На юге нарывников можно найти в полях. Он поймал пять штук, высушил их и, как драгоценность, аккуратно сложил в маленькую баночку, которую привез с собой.
Когда все в общежитии уснули, он вытащил из-под одеяла баночку и достал жука. Ворсинки атласно блестели, два желтых пятна на спинке угрожающе уставились на него. Он разделил тельце жука, проглотил одну половину и лег на кровать. Ему казалось, что половинка жука ползает у него в животе, и он плотно закрыл рот, боясь, что она выберется наружу.

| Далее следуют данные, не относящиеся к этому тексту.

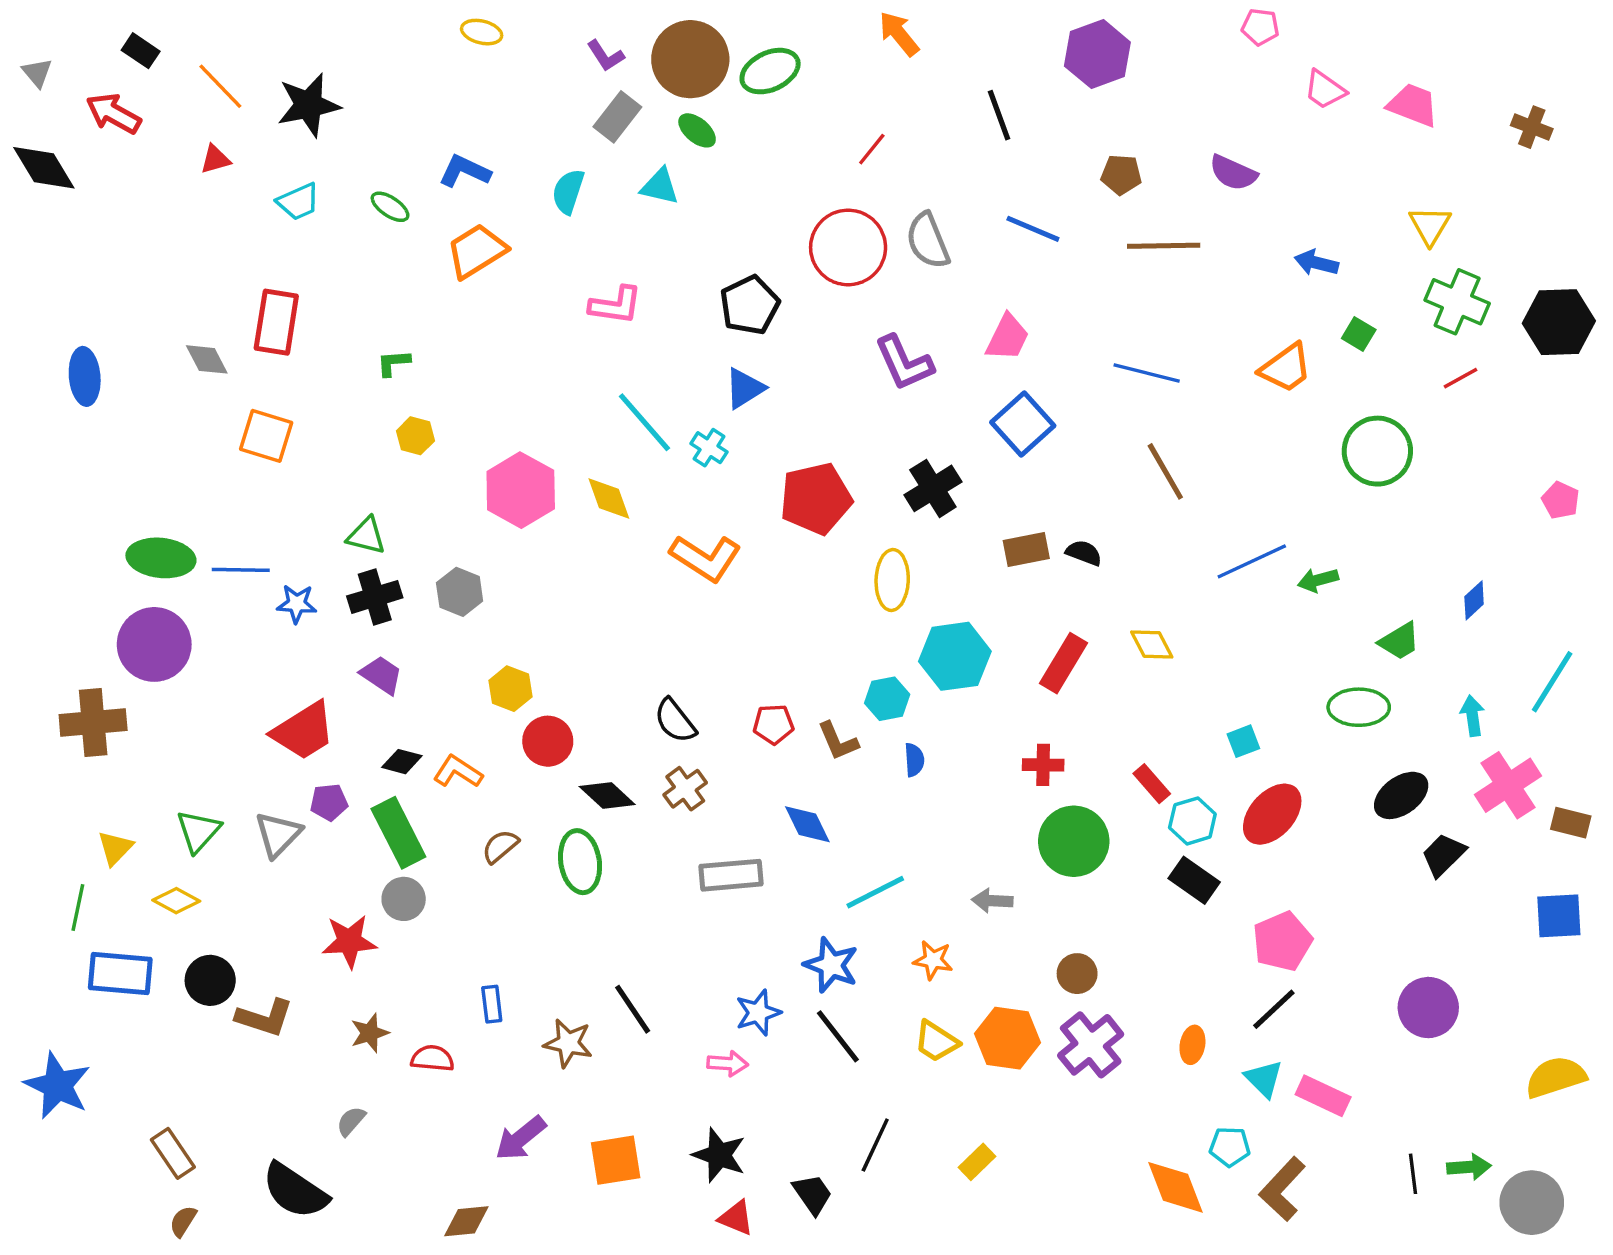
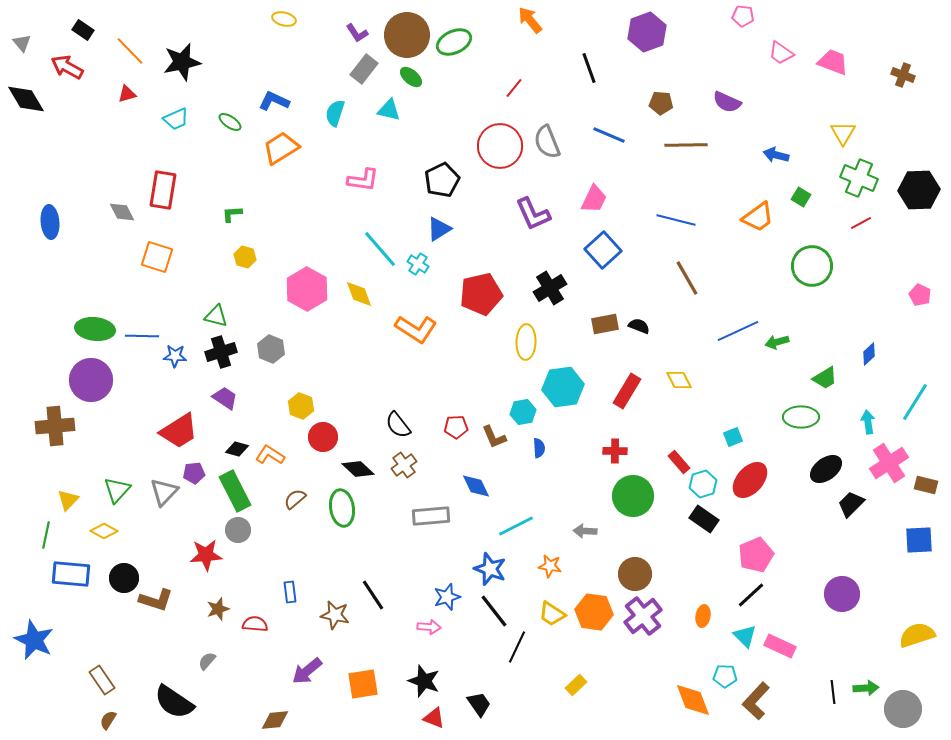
brown circle: (1077, 974) -> (635, 574), size x1.4
black line: (875, 1145) -> (517, 647), moved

Ночью ему приснилось, что он мочится в храме, а множество будд смотрят на это. Река красной жидкости вылилась из него, растеклась по храму и превратилась в облака утренней зари. Среди них стояла А Хуа, с глазами, по-прежнему полными слез, и звала его. Проснувшись среди ночи, он почувствовал вздутие в животе, взял фонарик и вышел наружу. Посмотрел на свою мочу — отклонений не было. Вернувшись, он больше не смог уснуть и, уже не думая о предупреждении старика, вытащил вторую половину насекомого и проглотил ее, чтобы половинки мертвого жука воссоединились. Расставание с А Хуа было невыносимым.
Утром он встал первым и снова пошел в туалет. Моча была очень теплой, но в ней не обнаружилось ни одного вкрапления красного цвета. Поняв, что жук не произвел никакого эффекта, он так разволновался, что весь вспотел.

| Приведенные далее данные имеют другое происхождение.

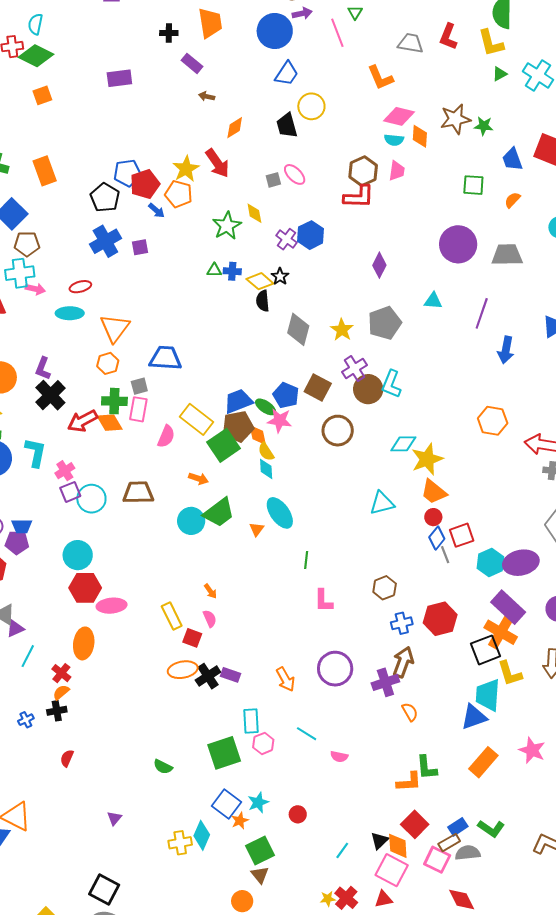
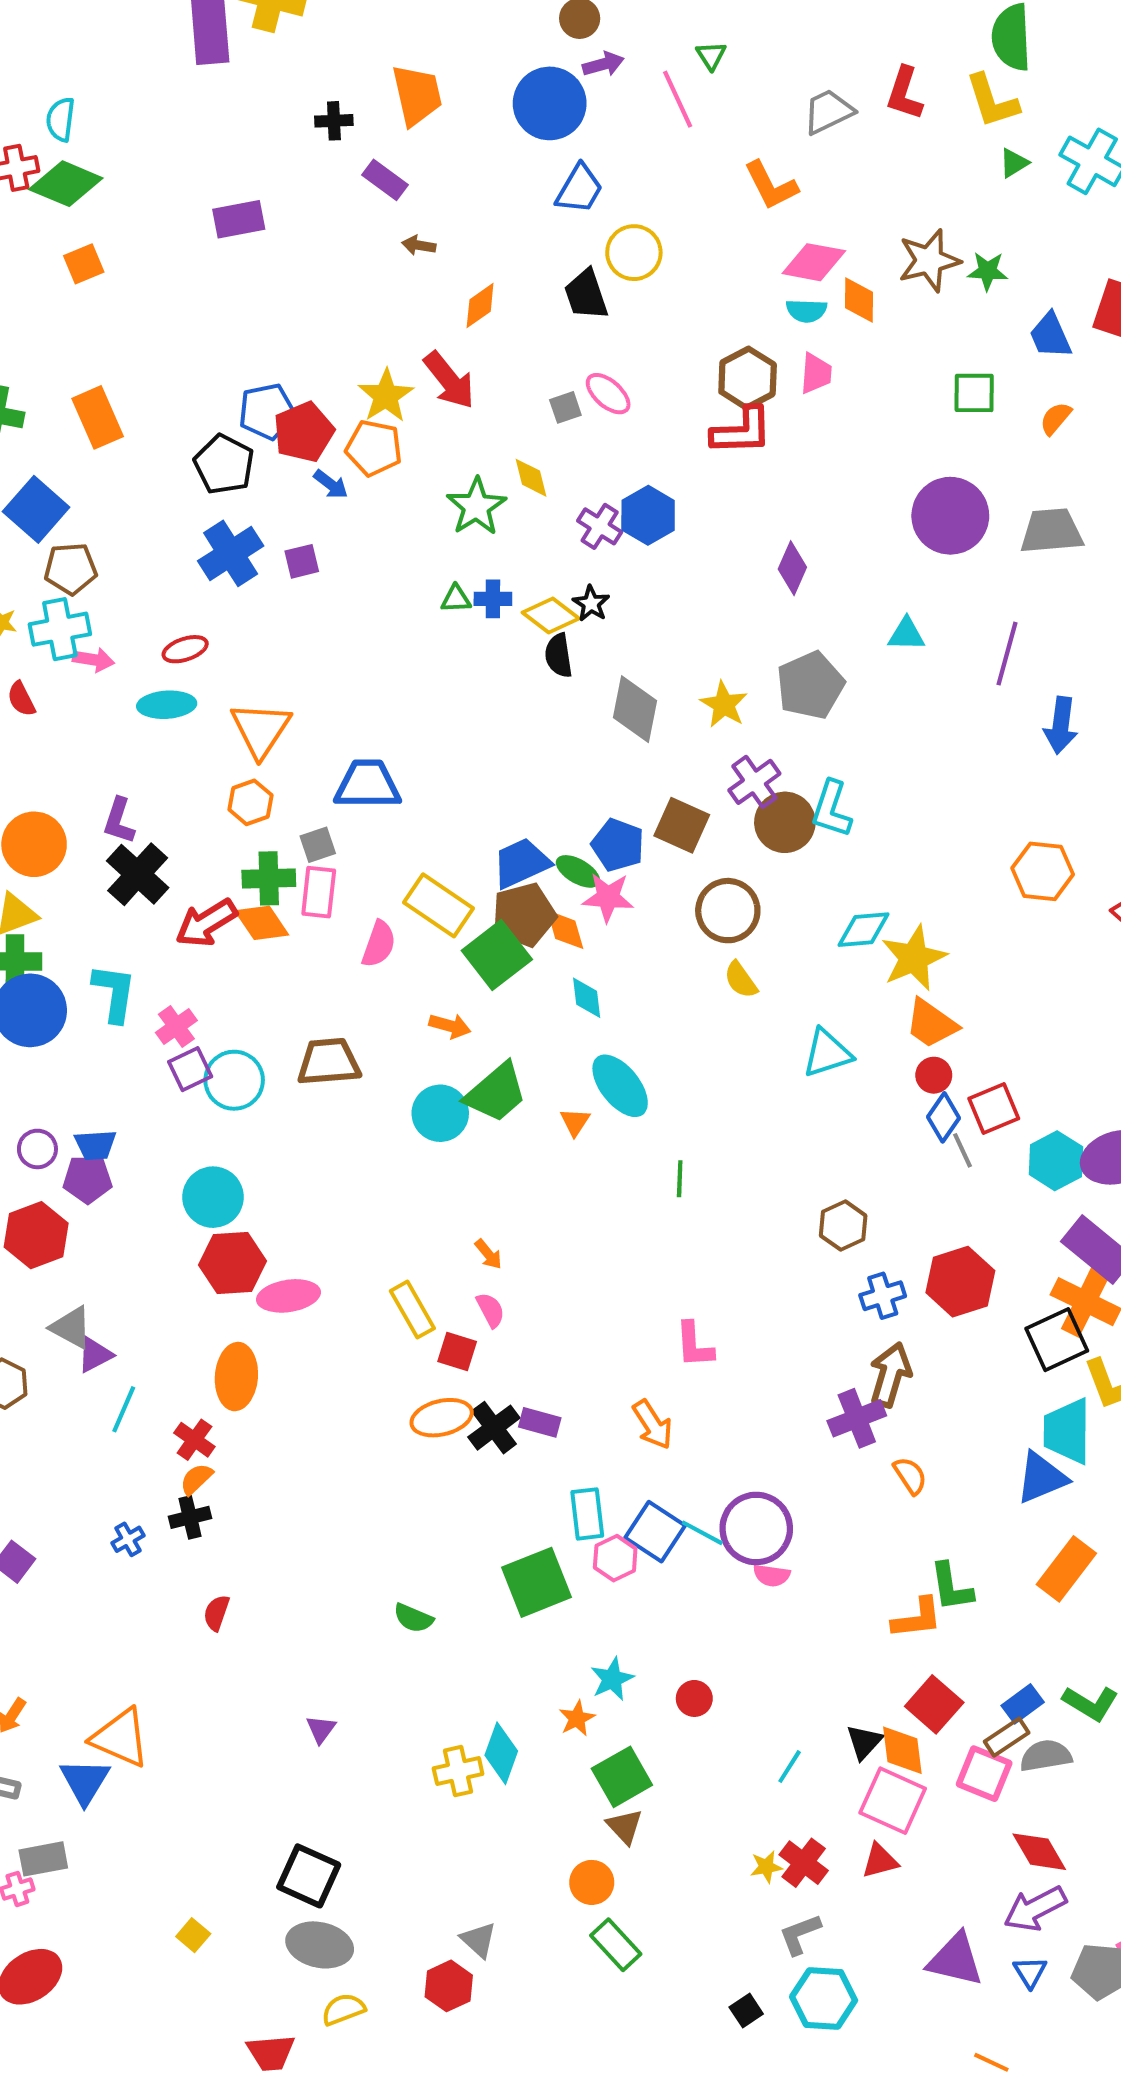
gray trapezoid: (411, 43) -> (828, 112), turned -32
yellow semicircle: (266, 452) -> (741, 980), moved
pink L-shape: (323, 601) -> (694, 1345), moved
purple circle: (335, 669) -> (756, 1528), moved
blue square: (226, 804) -> (655, 1532), moved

Целый день он пил горячую воду из термоса, стакан за стаканом, то и дело ходил в туалет, но ни малейшего признака изменений в организме так и не было. Он снова достал ту баночку и пристально рассмотрел ее содержимое: казалось, что высохшие глаза жука уставились на него, как будто хотели съесть. «Что за ерунда, — подумал он, — сначала съел половину, а теперь целого, и ничего не произошло!»

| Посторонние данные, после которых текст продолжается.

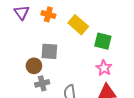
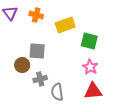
yellow rectangle: (78, 25) -> (65, 25), turned -60
gray cross: (42, 83) -> (40, 79), moved

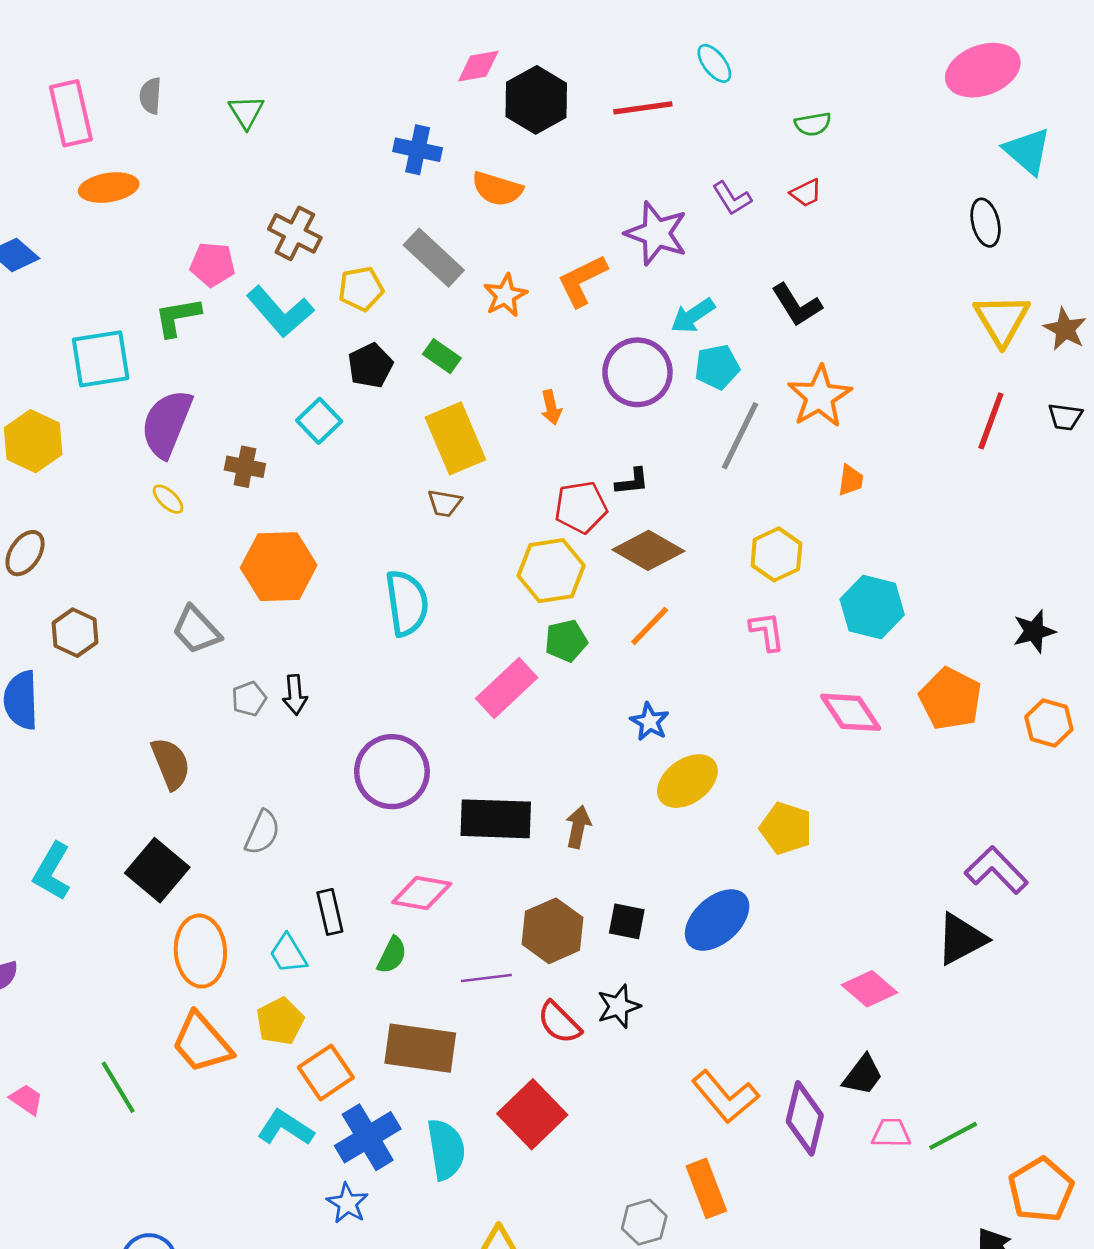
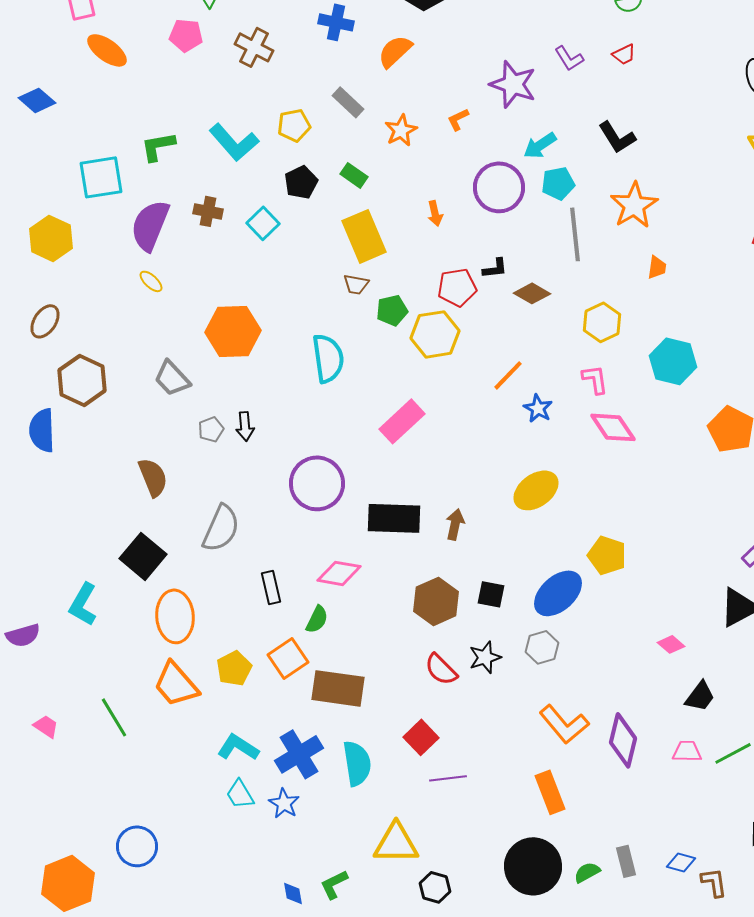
orange ellipse: (109, 188) -> (107, 50), turned 45
orange semicircle: (497, 189) -> (395, 51), turned 120
brown cross: (295, 233) -> (254, 47), moved
gray rectangle: (434, 258) -> (348, 102), size x0.7
pink pentagon: (213, 264) -> (186, 35), moved
orange L-shape: (582, 281) -> (458, 119), size x0.6
gray line: (740, 436) -> (575, 234), turned -32
brown cross: (245, 467) -> (208, 211), moved
brown diamond: (648, 550) -> (532, 293), moved, size x0.7
brown hexagon: (75, 633) -> (82, 380), size x1.4
green pentagon: (566, 641) -> (392, 310), moved
pink diamond: (851, 712) -> (613, 427), moved
blue star: (650, 722) -> (538, 408), moved
yellow pentagon: (786, 828) -> (607, 555), moved
gray semicircle: (262, 832) -> (221, 528), size x1.4
cyan L-shape: (52, 871) -> (83, 604), moved
cyan trapezoid: (288, 954) -> (240, 794), moved
purple line: (486, 978) -> (448, 778), moved
pink diamond: (870, 989) -> (671, 644), size x0.7
orange square: (326, 1072) -> (288, 658), moved
black trapezoid: (863, 1075) -> (700, 696), moved
red square: (532, 1114) -> (421, 737), size x0.7
gray hexagon: (644, 1222) -> (542, 647), moved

Ночью, пока все спали, он потихоньку вытащил еще одного нарывника и проглотил его. На этот раз ему показалось, что жук в животе не только ползал, но еще и летал. Увлеченный этими ощущениями, он уснул. В ту ночь он не видел снов. Утром, проснувшись, снова пошел в туалет. Как только начал мочиться, почувствовал сильное жжение. Опустив взгляд, он увидел, что моча была красно-желтой с примесью крови. Тут же остановив мочеиспускание, он вернулся в общежитие, взял бутылку от бай-цзю, собрал оставшуюся мочу и поехал в больницу.
Врач-терапевт доктор Ма проверил пульс, а затем с помощью стетоскопа прослушал грудную клетку, спину и живот. После этого осмотрел язык, веки и, осуществив все стандартные манипуляции, спросил:
— Что вас беспокоит? — Хотя, по логике, этот вопрос врачу должен был задать он.
— Жар, кровь в моче, — сказал он и показал бутылку от байцзю, наполненную мочой.
Доктор Ма не понял его.
— Вчера слишком много выпили?
— Нет, это моча. В моче кровь. — Он встряхнул бутылку.
Доктор тут же подался назад и, задержав дыхание, выписал направление на анализ.
За лабораторным столом сидела медсестра Лошадиное лицо. Он протянул ей бутылку.
— Что это?
— Моча.
— Чья?
— Моя.
— Так не пойдет! Тебя не просили сдавать анализ, а ты уже все подготовил. Кто знает, твоя ли это моча!
Да это не медсестра с лошадиным лицом, а страж ада Ма Мянь, демон с головой коня.
Он вспомнил тех двух насекомых и внимательно прислушался к ощущениям ниже пояса. Не страшно! Жжение еще не прошло.
— Тогда я могу помочиться прямо здесь!
— Хулиган! — Лошадиное лицо кокетливо приподняла уголок рта и позвала: — Лао Ли! Сопроводи этого юношу в туалет. Главврач сказал, что если эта образованная молодежь хочет получить увольнение по болезни, то их ждет очень тщательная проверка.
Лошадиное лицо спихнула задачу на опытного разнорабочего. Лао Ли согласился.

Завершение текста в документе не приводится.